TASK STATEMENT: Every record below must be returned word for word, with the pictures left out.

** Opening RECORDS TO USE block **

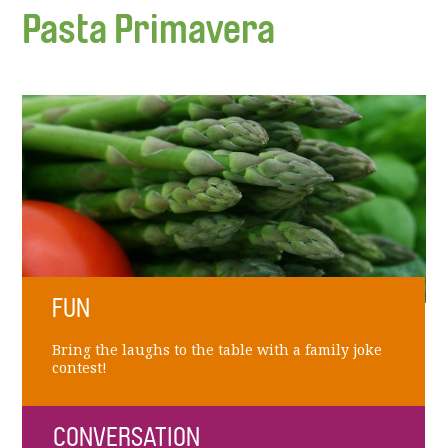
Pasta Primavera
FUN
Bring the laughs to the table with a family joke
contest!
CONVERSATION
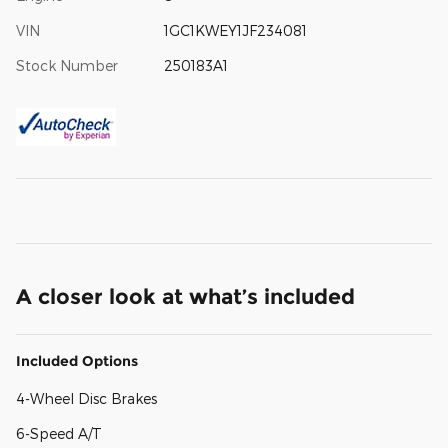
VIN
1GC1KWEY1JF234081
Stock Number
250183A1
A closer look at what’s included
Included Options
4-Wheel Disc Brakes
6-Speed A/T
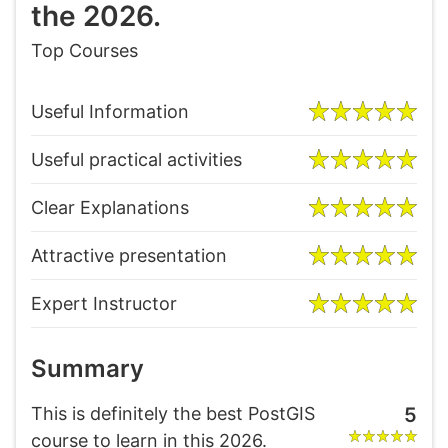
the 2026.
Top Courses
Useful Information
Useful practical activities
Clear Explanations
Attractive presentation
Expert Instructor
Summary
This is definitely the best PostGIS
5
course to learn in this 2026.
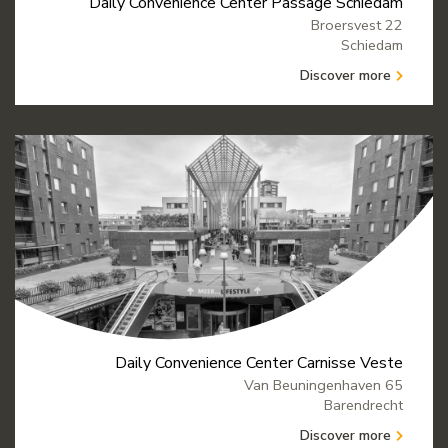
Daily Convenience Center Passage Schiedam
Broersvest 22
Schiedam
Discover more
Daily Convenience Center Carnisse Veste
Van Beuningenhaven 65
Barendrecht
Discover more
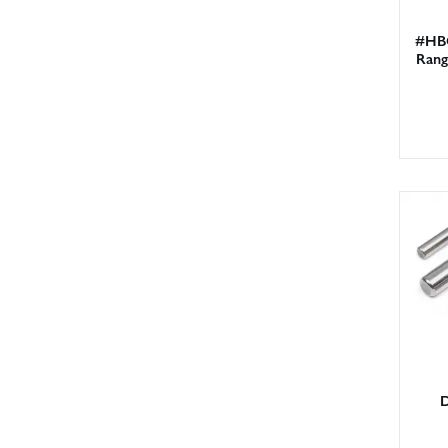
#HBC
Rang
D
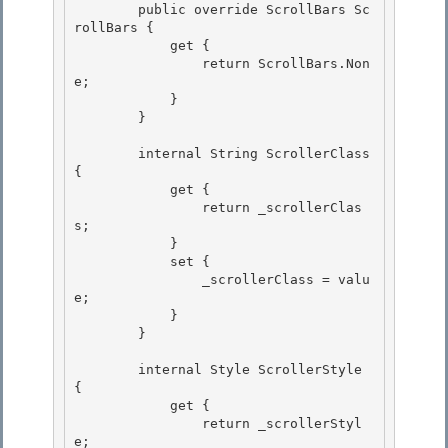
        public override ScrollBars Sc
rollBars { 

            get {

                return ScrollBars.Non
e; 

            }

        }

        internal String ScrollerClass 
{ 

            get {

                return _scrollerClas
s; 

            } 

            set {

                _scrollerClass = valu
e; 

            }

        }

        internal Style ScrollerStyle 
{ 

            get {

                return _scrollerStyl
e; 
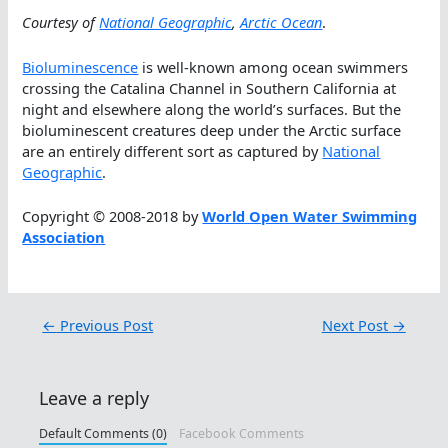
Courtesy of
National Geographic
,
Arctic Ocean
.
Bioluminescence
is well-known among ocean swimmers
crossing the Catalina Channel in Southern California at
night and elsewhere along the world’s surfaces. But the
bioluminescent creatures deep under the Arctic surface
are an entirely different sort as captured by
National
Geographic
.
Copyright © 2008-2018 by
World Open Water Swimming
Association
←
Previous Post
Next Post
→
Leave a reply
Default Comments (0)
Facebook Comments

** Closing RECORDS TO USE block **

RESPONSE TO THE TASK:
Pasta Primavera
FUN
Bring the laughs to the table with a family joke
contest!
CONVERSATION
VIN
1GC1KWEY1JF234081
Stock Number
250183A1
A closer look at what’s included
Included Options
4-Wheel Disc Brakes
6-Speed A/T
the 2026.
Top Courses
Useful Information
Useful practical activities
Clear Explanations
Attractive presentation
Expert Instructor
Summary
This is definitely the best PostGIS
5
course to learn in this 2026.
Daily Convenience Center Passage Schiedam
Broersvest 22
Schiedam
Discover more
Daily Convenience Center Carnisse Veste
Van Beuningenhaven 65
Barendrecht
Discover more
#HBC
Rang
D
        public override ScrollBars Sc
rollBars { 

            get {

                return ScrollBars.Non
e; 

            }

        }

        internal String ScrollerClass 
{ 

            get {

                return _scrollerClas
s; 

            } 

            set {

                _scrollerClass = valu
e; 

            }

        }

        internal Style ScrollerStyle 
{ 

            get {

                return _scrollerStyl
e; 
Courtesy of
National Geographic
,
Arctic Ocean
.
Bioluminescence
is well-known among ocean swimmers
crossing the Catalina Channel in Southern California at
night and elsewhere along the world’s surfaces. But the
bioluminescent creatures deep under the Arctic surface
are an entirely different sort as captured by
National
Geographic
.
Copyright © 2008-2018 by
World Open Water Swimming
Association
←
Previous Post
Next Post
→
Leave a reply
Default Comments (0)
Facebook Comments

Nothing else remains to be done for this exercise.